Une fois publié, rien n’assure de sa diffusion, que ce soit en termes de volume ou de destinataires. Les retombées commerciales sont nulles, mais comment s’en plaindre quand le retour sur investissement en matière de publicité exclut toute garantie ?
En outre les montants engagés peuvent être importants pour le commerçant mais justifient-ils d’engager une procédure ?
La question se pose compte tenu du fait que l’action de groupe n’est pas ouverte aux commerçants ou aux professions libérales et que les sociétés éditrices peuvent s’avérer insolvables ce qui rend toute décision de justice même favorable, inefficace.
Il n’en reste pas moins que des actions sont possibles et que ce type de pratiques perdurera si aucun procès n’est intenté.

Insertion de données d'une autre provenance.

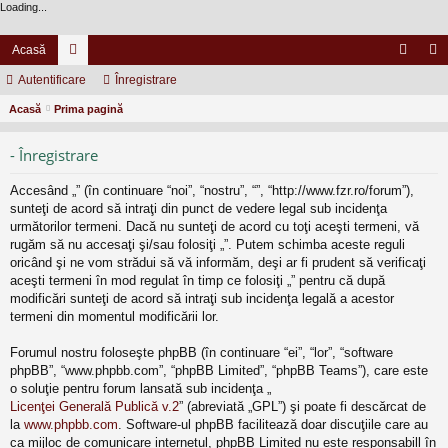
Loading...
Acasă
Autentificare
or
Înregistrare
ut
nr
Acasă
Prima pagină
u
en
eg
m
tifi
ist
- Înregistrare
uri
ca
ra
Accesând „” (în continuare “noi”, “nostru”, “”, “http://www.fzr.ro/forum”),
re
re
sunteţi de acord să intraţi din punct de vedere legal sub incidenţa
următorilor termeni. Dacă nu sunteţi de acord cu toţi aceşti termeni, vă
rugăm să nu accesaţi şi/sau folosiţi „”. Putem schimba aceste reguli
oricând şi ne vom strădui să vă informăm, deşi ar fi prudent să verificaţi
aceşti termeni în mod regulat în timp ce folosiţi „” pentru că după
modificări sunteţi de acord să intraţi sub incidenţa legală a acestor
termeni din momentul modificării lor.
Forumul nostru foloseşte phpBB (în continuare “ei”, “lor”, “software
phpBB”, “www.phpbb.com”, “phpBB Limited”, “phpBB Teams”), care este
o soluţie pentru forum lansată sub incidenţa „
Licenţei Generală Publică v.2
” (abreviată „GPL”) şi poate fi descărcat de
la
www.phpbb.com
. Software-ul phpBB facilitează doar discuţiile care au
ca mijloc de comunicare internetul, phpBB Limited nu este responsabill în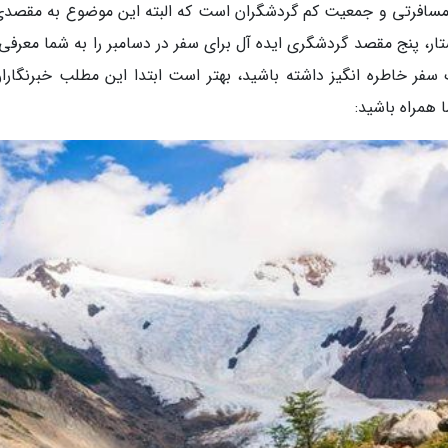
 مسافرتی و جمعیت کم گردشگران است که البته این موضوع به مقصدی
تار، پنج مقصد گردشگری ایده آل برای سفر در دسامبر را به شما معرفی
 سفر خاطره انگیز داشته باشید، بهتر است ابتدا این مطلب خبرنگاران
 همراه باشید: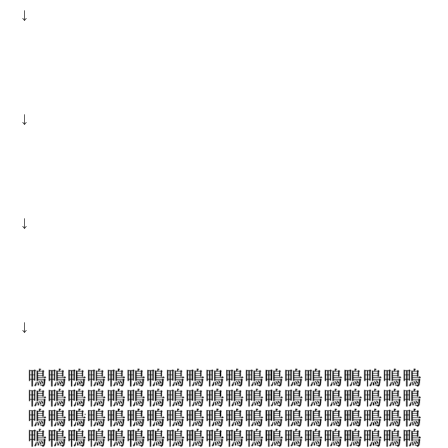
↓
↓
↓
↓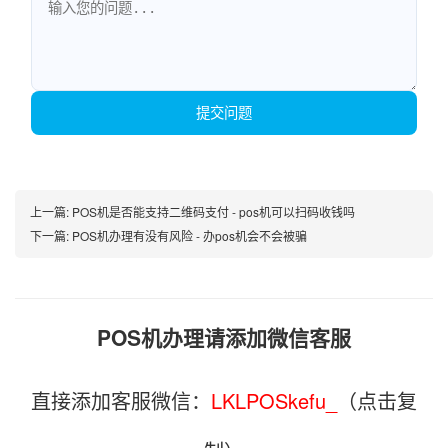
提交问题
上一篇:
POS机是否能支持二维码支付 - pos机可以扫码收钱吗
下一篇:
POS机办理有没有风险 - 办pos机会不会被骗
POS机办理请添加微信客服
直接添加客服微信：
LKLPOSkefu_
（点击复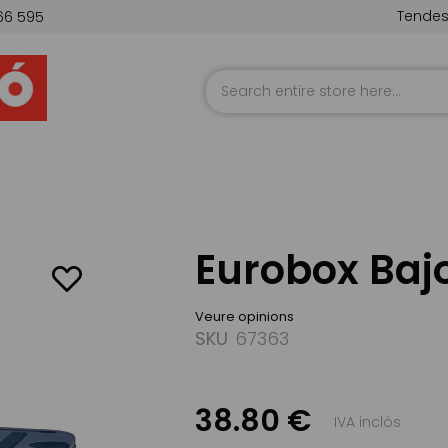
Tende
66 595
Skip
to
Content
Eurobox Ba
Veure opinions
SKU
67363
38.80 €
IVA inclòs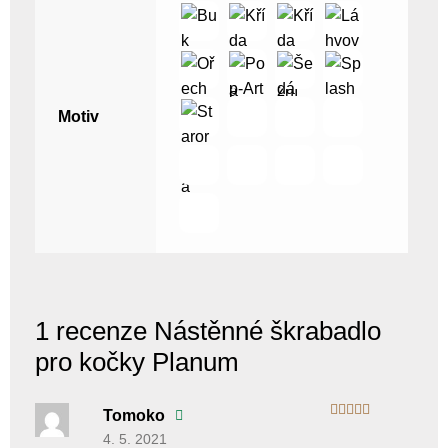
Motiv
1 recenze
Nástěnné škrabadlo
pro kočky Planum
Tomoko
Hodnocení
4. 5. 2021
4
z 5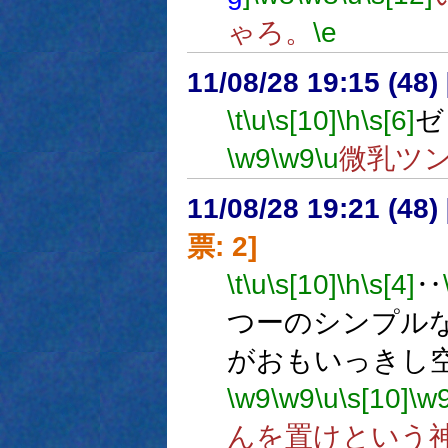
ゃろ。
\e
11/08/28 19:15 (
\t
\u
\s[10]
\h
\s[6]
ゼ
\w9
\w9
\u
微乳ツ
11/08/28 19:21 (
票: 2]
\t
\u
\s[10]
\h
\s[4]
‥
つーのシンプル
がおもいっきし
\w9
\w9
\u
\s[10]
\w
んを置けという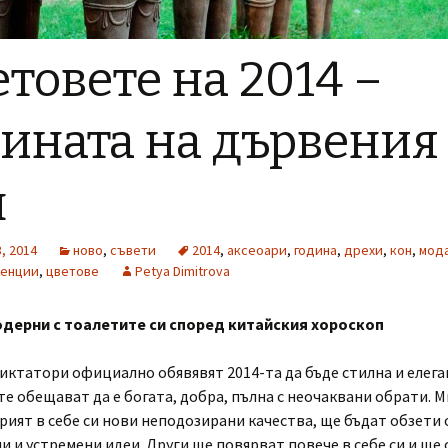
товете на 2014 –
ината на дървения
н
, 2014
ново
,
съвети
2014
,
аксеоари
,
година
,
дрехи
,
кон
,
мод
денции
,
цветове
Petya Dimitrova
дерни с тоалетите си според китайския хороскоп
ктатори официално обявявят 2014-та да бъде стилна и елега
е обещават да е богата, добра, пълна с неочаквани обрати. М
рият в себе си нови неподозирани качества, ще бъдат обзети 
 и устремени идеи. Други ще повярват повече в себе си и ще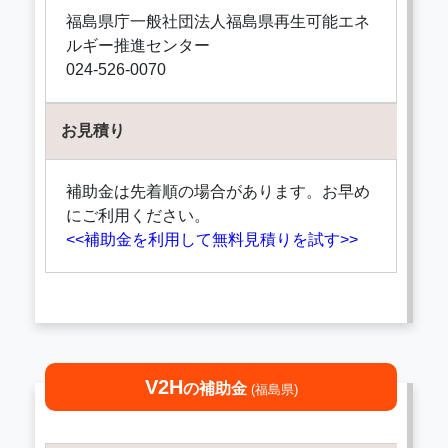
福島県庁一般社団法人福島県再生可能エネ
ルギー推進センター
024-526-0070
お見積り
補助金は先着順の場合があります。お早め
にご利用ください。
<<補助金を利用して無料見積りを試す>>
V2H
の補助金
(福島県)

Cet article a pour objet de présenter des pistes pour tenter d’obtenir l’arrêt des pratiques, la nullité du contrat, le remboursement des sommes engagées ou l’obtention de dommages intérêts. Cependant chaque cas d’espèce a ses spécificités qui peuvent donner lieu à des actions différentes, reposant sur des fondements différents.
I. Les actions civiles
Les infractions aux règles régissant les contrats conclus à distance ou hors établissement
Pour protéger le consommateur, les contrats conclus à distance ou hors établissement sont réglementés. Ces dispositions protectrices sont également applicables aux professionnels, dès lors que l’objet de la convention n’entre pas dans le champ de l’activité principale du professionnel sollicité et que le nombre de salariés employés par celui-ci est inférieur ou égal à 5 (article L. 121-16-1).

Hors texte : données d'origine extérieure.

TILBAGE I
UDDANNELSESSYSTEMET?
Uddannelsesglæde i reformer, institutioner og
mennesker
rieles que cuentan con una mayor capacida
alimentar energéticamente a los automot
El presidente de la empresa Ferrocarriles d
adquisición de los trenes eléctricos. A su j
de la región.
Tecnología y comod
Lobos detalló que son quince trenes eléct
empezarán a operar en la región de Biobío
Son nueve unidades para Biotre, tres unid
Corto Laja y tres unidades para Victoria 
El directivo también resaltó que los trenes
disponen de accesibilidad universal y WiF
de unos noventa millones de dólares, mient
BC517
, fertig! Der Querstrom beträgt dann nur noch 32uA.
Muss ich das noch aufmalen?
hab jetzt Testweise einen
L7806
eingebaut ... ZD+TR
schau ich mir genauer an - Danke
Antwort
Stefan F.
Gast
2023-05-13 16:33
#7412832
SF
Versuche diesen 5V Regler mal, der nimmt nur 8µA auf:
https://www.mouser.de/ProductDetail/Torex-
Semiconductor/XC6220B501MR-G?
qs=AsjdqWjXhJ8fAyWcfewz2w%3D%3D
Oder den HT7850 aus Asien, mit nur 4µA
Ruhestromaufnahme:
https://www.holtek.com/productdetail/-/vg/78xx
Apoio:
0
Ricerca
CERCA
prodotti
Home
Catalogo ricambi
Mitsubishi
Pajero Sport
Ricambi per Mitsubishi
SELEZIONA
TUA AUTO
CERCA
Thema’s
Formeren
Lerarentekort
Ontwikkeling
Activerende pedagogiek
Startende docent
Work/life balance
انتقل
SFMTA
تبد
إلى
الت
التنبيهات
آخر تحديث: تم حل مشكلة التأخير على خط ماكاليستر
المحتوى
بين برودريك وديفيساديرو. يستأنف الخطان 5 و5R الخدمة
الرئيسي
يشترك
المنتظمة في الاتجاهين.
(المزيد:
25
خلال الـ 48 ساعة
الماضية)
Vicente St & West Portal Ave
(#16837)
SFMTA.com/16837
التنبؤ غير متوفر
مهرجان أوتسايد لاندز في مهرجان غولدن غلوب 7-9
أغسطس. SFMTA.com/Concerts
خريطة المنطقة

Les contrats concernés sont les contrats conclus « dans le cadre d’un système organisé de vente ou de prestation de service à distance, sans la présence physique simultanée du professionnel et du consommateur par le recours exclusif à une ou plusieurs techniques de communication à distance jusqu’à la conclusion du contrat »
Nombre des commandes d’encarts publicitaires sont conclues dans ces conditions.
Les obligations à la charge du vendeur tiennent principalement à la communication au consommateur de manière claire et précise d’informations précontractuelles sur la prestation à réaliser (caractéristiques essentielles) et notamment le droit de rétractation de 14 jours au bénéfice de l’acheteur.
Certaines de ces obligations sont sanctionnées par la nullité du contrat et le remboursement des sommes souscrites.
Les pratiques commerciales trompeuses
L’article L. 121-1 du code de la consommation prévoit que la pratique commerciale trompeuse est constituée notamment lorsque la pratique commerciale repose sur des allégations, indications ou présentations fausses ou de nature à induire en erreur et portant notamment sur la nature du bien ou du service, les caractéristiques essentielles du bien ou du service, la portée des engagements de l’annonceur (…).
Cette disposition est applicable aux pratiques qui visent les professionnels.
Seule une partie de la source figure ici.